All of lore.kernel.org
 help / color / mirror / Atom feed
From: Naman Jain <namjain@linux.microsoft.com>
To: Michael Kelley <mhklinux@outlook.com>,
	"K . Y . Srinivasan" <kys@microsoft.com>,
	Haiyang Zhang <haiyangz@microsoft.com>,
	Wei Liu <wei.liu@kernel.org>, Dexuan Cui <decui@microsoft.com>,
	Long Li <longli@microsoft.com>
Cc: Saurabh Sengar <ssengar@linux.microsoft.com>,
	"linux-hyperv@vger.kernel.org" <linux-hyperv@vger.kernel.org>,
	"linux-kernel@vger.kernel.org" <linux-kernel@vger.kernel.org>
Subject: Re: [PATCH] Drivers: hv: mshv_vtl: Fix vmemmap_shift exceeding MAX_FOLIO_ORDER
Date: Mon, 6 Apr 2026 10:26:20 +0530	[thread overview]
Message-ID: <a0d271e3-ece8-45cf-9dbb-ced773d6f3f8@linux.microsoft.com> (raw)
In-Reply-To: <SN6PR02MB4157550DA8F143F4DAFBEEE4D45EA@SN6PR02MB4157.namprd02.prod.outlook.com>



On 4/4/2026 12:07 AM, Michael Kelley wrote:
> From: Naman Jain <namjain@linux.microsoft.com> Sent: Friday, April 3, 2026 12:25 AM
>>
> 
> Nit: I wonder what's the best prefix to use in the patch Subject field.

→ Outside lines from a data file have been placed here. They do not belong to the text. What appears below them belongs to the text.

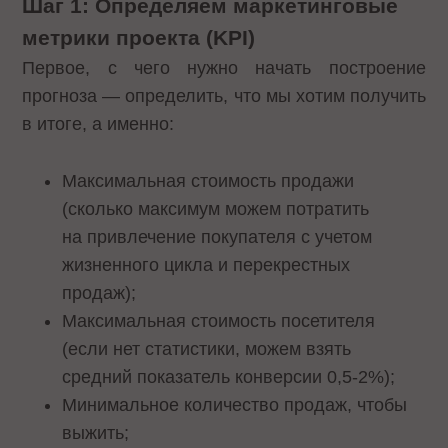
Шаг 1: Определяем маркетинговые
метрики проекта (KPI)
Первое, с чего нужно начать построение
прогноза — определить, что мы хотим получить
в итоге, а именно:
Максимальная стоимость продажи
(сколько максимум можем потратить
на привлечение покупателя с учетом
жизненного цикла и перекрестных
продаж);
Максимальная стоимость посетителя
(если нет статистики, можем взять
средний показатель конверсии 0,5-2%);
Минимальное количество продаж, чтобы
выжить;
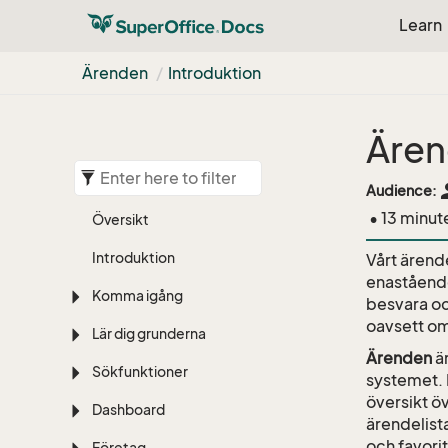
Learn
Ärenden
Introduktion
Ären
pe
Audience:
• 13 minut
Översikt
Introduktion
Vårt ärend
enastående
Komma igång
besvara oc
oavsett om
Lär dig grunderna
Ärenden
är
Sökfunktioner
systemet. 
översikt ö
Dashboard
ärendelista
och favorit
Företag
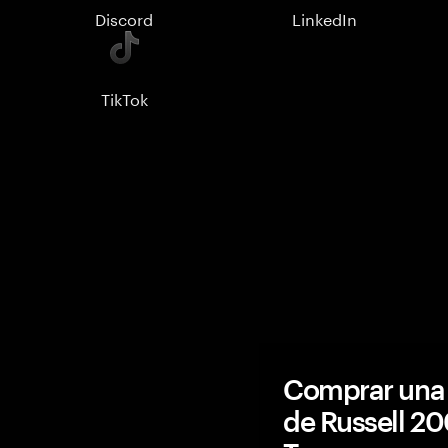
Discord
LinkedIn
TikTok
Comprar una 
de Russell 2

> "Drivers: hv: mshv_vtl:" is rather long.  There was agreement to use
> just "mshv:" for the root partition code, and I probably misused that
> in commit 754cf84504ea. How about just "mshv_vtl:" as the prefix for this
> patch and other VTL patches going forward?
> 

If "mshv:" is OK for the root partition code, "mshv_vtl:" should be good 
for this. I'll change this subject, and for other patches in the future.

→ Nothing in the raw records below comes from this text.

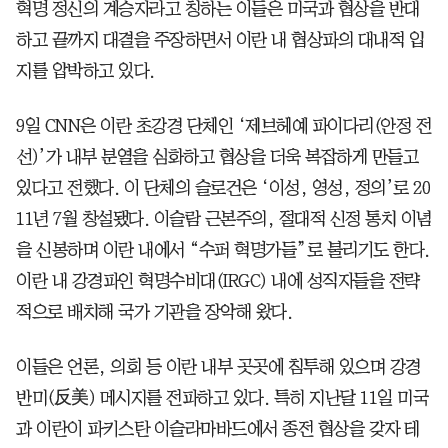
혁명 정신의 계승자라고 칭하는 이들은 미국과 협상을 반대
하고 끝까지 대결을 주장하면서 이란 내 협상파의 대내적 입
지를 압박하고 있다.
9일 CNN은 이란 초강경 단체인 ‘제브헤예 파이다리(안정 전
선)’가 내부 분열을 심화하고 협상을 더욱 복잡하게 만들고
있다고 전했다. 이 단체의 슬로건은 ‘이성, 영성, 정의’로 20
11년 7월 창설됐다. 이슬람 근본주의, 절대적 신정 통치 이념
을 신봉하며 이란 내에서 “수퍼 혁명가들”로 불리기도 한다.
이란 내 강경파인 혁명수비대(IRGC) 내에 성직자들을 전략
적으로 배치해 국가 기관을 장악해 왔다.
이들은 언론, 의회 등 이란 내부 곳곳에 침투해 있으며 강경
반미(反美) 메시지를 전파하고 있다. 특히 지난달 11일 미국
과 이란이 파키스탄 이슬라마바드에서 종전 협상을 갖자 테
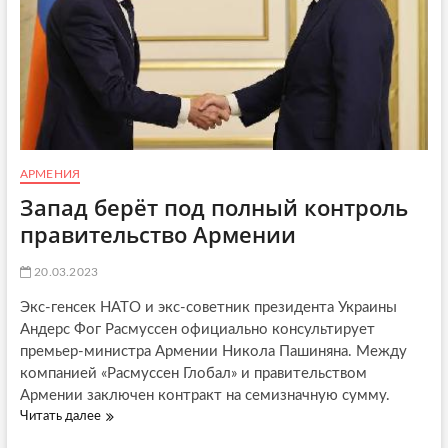
АРМЕНИЯ
Запад берёт под полный контроль
правительство Армении
20.03.2023
Экс-генсек НАТО и экс-советник президента Украины
Андерс Фог Расмуссен официально консультирует
премьер-министра Армении Никола Пашиняна. Между
компанией «Расмуссен Глобал» и правительством
Армении заключен контракт на семизначную сумму.
Читать далее
З
а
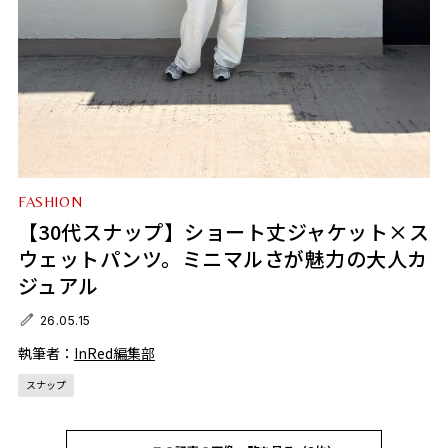
FASHION
【30代スナップ】ショート丈ジャケット×ス
ウェットパンツ。ミニマルさが魅力の大人カ
ジュアル
26.05.15
執筆者：
InRed編集部
スナップ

>> On 4/3/2026 9:05 AM, Michael Kelley wrote:
>>> From: Naman Jain <namjain@linux.microsoft.com> Sent: Tuesday, March 31, 2026 10:40 PM
>>>>
>>>> When registering VTL0 memory via MSHV_ADD_VTL0_MEMORY, the kernel
>>>> computes pgmap->vmemmap_shift as the number of trailing zeros in the
>>>> OR of start_pfn and last_pfn, intending to use the largest compound
>>>> page order both endpoints are aligned to.
>>>>
>>>> However, this value is not clamped to MAX_FOLIO_ORDER, so a
>>>> sufficiently aligned range (e.g. physical range 0x800000000000-
>>>> 0x800080000000, corresponding to start_pfn=0x800000000 with 35
>>>> trailing zeros) can produce a shift larger than what
>>>> memremap_pages() accepts, triggering a WARN and returning -EINVAL:
>>>>
>>>>     WARNING: ... memremap_pages+0x512/0x650
>>>>     requested folio size unsupported
>>>>
>>>> The MAX_FOLIO_ORDER check was added by
>>>> commit 646b67d57589 ("mm/memremap: reject unreasonable folio/compound
>>>> page sizes in memremap_pages()").
>>>> When CONFIG_HAVE_GIGANTIC_FOLIOS=y, CONFIG_SPARSEMEM_VMEMMAP=y, and
>>>> CONFIG_HUGETLB_PAGE is not set, MAX_FOLIO_ORDER resolves to
>>>> (PUD_SHIFT - PAGE_SHIFT) = 18. Any range whose PFN alignment exceeds
>>>> order 18 hits this path.
>>>
>>> I'm not clear on what point you are making with this specific
>>> configuration that results in MAX_FOLIO_ORDER being 18. Is it just
>>> an example? Is 18 the largest expected value for MAX_FOLIO_ORDER?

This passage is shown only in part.